YOUR TASK -> For every entry below, give it back exactly and leave out any image.

--- DATA TO EXAMINE Enclosed Below ---

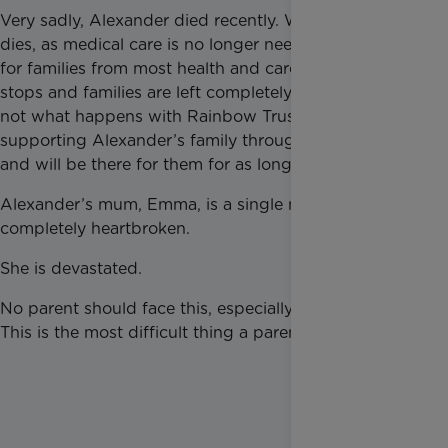
Very sadly, Alexander died recently. When a child
dies, as medical care is no longer needed, support
for families from most health and care providers
stops and families are left completely alone. This is
not what happens with Rainbow Trust. Jaimie is
supporting Alexander’s family through bereavement
and will be there for them for as long as they need it.
Alexander’s mum, Emma, is a single mum and is
completely heartbroken.
She is devastated.
No parent should face this, especially on their own.
This is the most difficult thing a parent can face.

--- End of Enclosed DATA TO EXAMINE ---

TASK RESPONSE ->
Very sadly, Alexander died recently. When a child
dies, as medical care is no longer needed, support
for families from most health and care providers
stops and families are left completely alone. This is
not what happens with Rainbow Trust. Jaimie is
supporting Alexander’s family through bereavement
and will be there for them for as long as they need it.
Alexander’s mum, Emma, is a single mum and is
completely heartbroken.
She is devastated.
No parent should face this, especially on their own.
This is the most difficult thing a parent can face.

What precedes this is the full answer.